Work instructions:
Search the material for lines containing the word "DEFAMATION", and copy each one.

Extracted information:
[Start of Attachment]

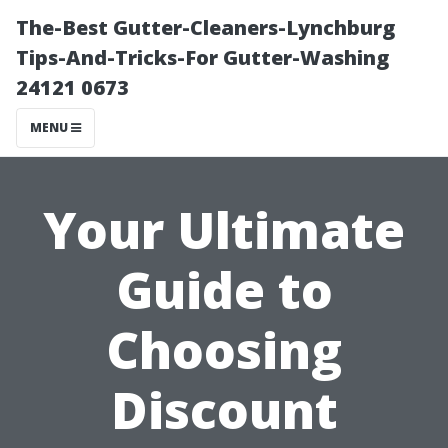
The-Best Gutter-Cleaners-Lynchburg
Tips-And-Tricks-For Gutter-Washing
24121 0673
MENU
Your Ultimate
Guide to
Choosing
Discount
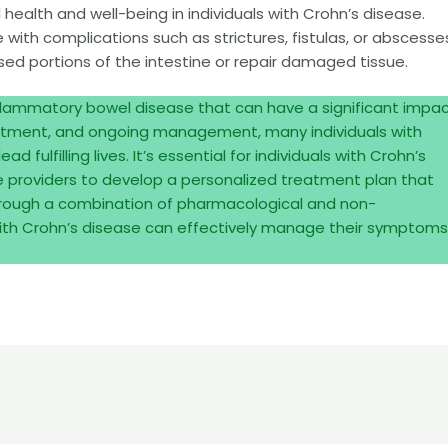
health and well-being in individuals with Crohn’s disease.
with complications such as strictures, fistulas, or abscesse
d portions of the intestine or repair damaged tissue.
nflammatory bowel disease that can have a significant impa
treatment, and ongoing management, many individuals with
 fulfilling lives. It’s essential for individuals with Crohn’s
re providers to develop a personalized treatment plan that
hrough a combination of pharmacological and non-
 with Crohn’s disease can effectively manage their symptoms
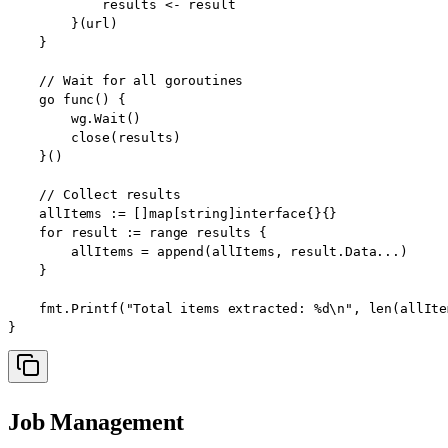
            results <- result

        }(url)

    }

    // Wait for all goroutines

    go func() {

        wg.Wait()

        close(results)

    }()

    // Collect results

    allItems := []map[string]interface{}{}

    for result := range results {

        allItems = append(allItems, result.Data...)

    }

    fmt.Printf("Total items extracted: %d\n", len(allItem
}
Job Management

[End of Attachment]
[Start of Attachment]

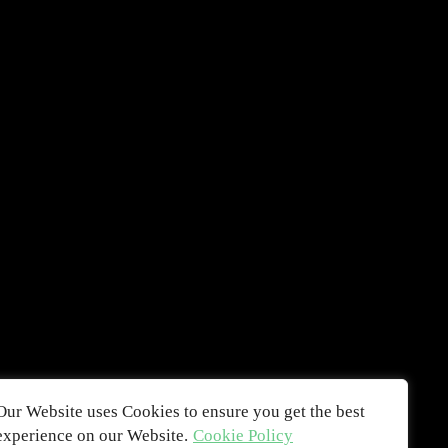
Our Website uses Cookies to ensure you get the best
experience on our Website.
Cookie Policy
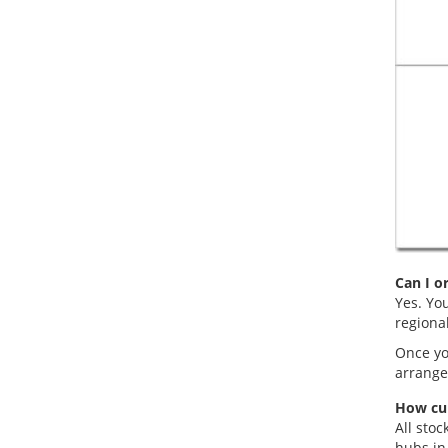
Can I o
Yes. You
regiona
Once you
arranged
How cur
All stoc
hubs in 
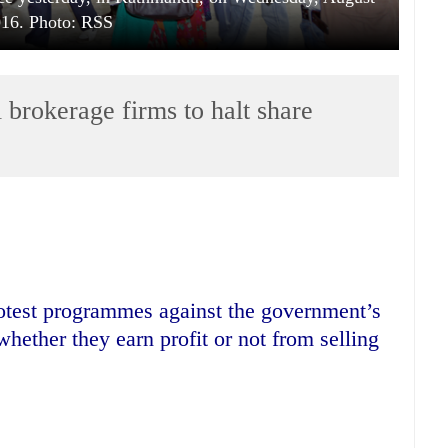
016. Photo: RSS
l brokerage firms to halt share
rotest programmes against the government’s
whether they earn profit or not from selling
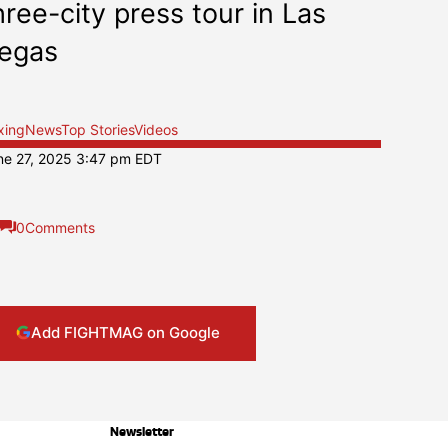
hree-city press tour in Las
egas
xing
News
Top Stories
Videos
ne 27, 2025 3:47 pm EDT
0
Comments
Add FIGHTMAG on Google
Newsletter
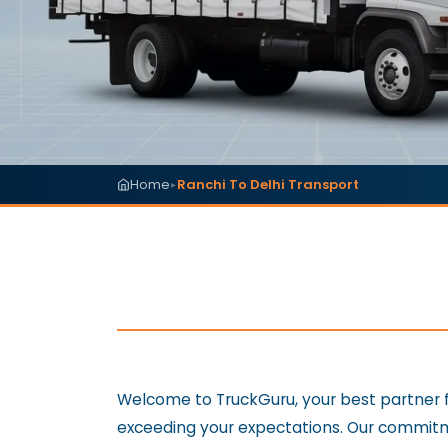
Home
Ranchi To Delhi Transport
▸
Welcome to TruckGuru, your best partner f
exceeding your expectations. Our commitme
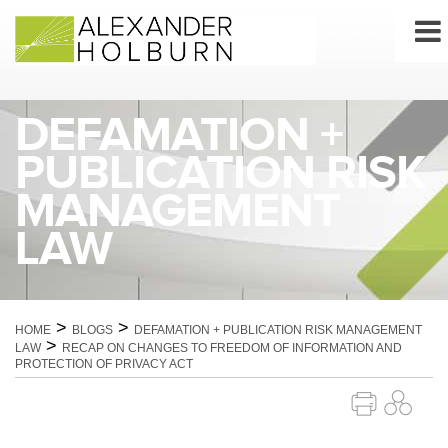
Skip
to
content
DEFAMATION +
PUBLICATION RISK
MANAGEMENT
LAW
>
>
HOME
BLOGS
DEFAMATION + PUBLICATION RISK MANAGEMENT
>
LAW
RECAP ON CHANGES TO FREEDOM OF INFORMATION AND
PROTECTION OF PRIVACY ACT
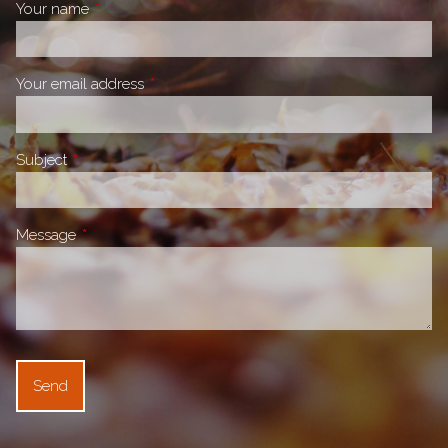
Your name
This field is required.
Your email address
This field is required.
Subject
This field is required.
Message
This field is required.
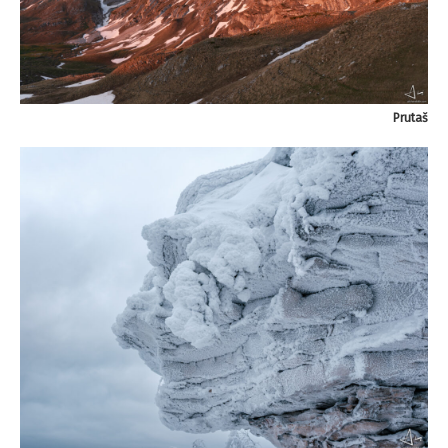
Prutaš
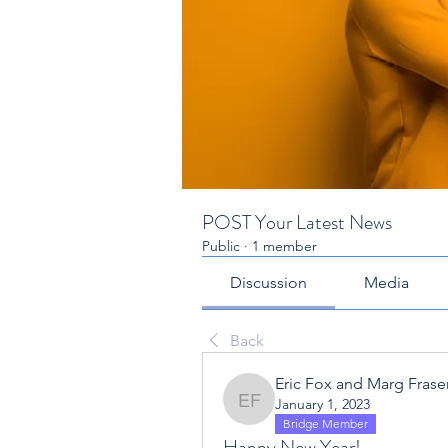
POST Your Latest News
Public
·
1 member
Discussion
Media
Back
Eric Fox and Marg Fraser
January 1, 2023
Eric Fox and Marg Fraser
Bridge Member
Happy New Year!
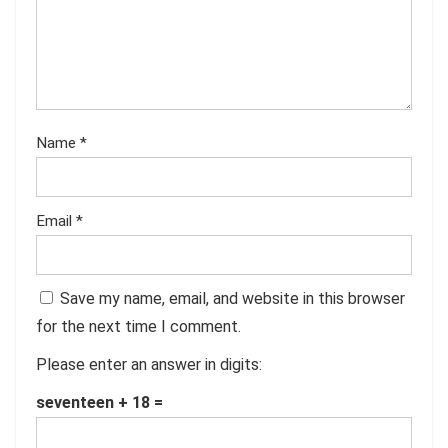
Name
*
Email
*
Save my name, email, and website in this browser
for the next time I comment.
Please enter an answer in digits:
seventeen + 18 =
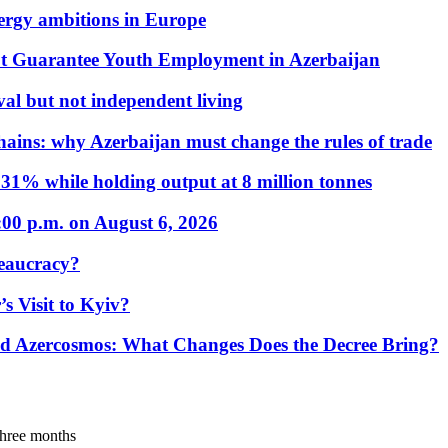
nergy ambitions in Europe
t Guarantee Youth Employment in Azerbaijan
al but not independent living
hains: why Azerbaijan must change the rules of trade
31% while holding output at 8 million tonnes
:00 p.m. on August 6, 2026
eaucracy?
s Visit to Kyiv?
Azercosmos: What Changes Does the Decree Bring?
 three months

[End of Attachment]

Answer section:
DEFAMATION +
DEFAMATION + PUBLICATION RISK MANAGEMENT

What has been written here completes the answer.